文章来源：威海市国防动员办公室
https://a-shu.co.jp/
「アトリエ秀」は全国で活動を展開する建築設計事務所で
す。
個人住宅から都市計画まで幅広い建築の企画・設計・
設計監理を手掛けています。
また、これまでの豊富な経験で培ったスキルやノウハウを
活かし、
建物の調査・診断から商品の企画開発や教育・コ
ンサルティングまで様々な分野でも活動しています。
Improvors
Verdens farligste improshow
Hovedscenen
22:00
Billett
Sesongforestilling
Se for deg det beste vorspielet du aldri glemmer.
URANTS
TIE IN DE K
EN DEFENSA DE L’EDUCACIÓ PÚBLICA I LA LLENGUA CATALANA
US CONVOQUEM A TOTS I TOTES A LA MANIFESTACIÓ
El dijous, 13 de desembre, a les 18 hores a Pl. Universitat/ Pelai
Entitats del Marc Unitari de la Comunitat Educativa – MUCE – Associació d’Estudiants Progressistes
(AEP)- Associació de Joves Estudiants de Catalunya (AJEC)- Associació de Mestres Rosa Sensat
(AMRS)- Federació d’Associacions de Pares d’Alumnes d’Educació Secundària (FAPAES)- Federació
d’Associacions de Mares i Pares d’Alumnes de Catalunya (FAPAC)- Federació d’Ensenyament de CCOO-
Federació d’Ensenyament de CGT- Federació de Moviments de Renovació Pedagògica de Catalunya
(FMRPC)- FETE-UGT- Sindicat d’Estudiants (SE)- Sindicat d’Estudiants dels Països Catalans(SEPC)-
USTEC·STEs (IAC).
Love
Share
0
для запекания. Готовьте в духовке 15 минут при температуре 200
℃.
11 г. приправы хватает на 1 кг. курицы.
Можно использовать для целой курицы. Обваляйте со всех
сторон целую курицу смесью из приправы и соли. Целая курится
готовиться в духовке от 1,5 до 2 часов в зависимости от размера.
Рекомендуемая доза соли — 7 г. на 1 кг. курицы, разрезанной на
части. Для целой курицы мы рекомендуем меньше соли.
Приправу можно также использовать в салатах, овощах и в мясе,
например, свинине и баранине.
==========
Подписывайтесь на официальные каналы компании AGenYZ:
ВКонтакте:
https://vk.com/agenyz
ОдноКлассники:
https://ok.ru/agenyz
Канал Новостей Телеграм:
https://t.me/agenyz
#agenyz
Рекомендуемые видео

──────────────────────────────

* **Problem requirements**: Each line of the material above that contains the string "Associació" adds one to the count; report the final count only.

* **Answer to this problem**: 2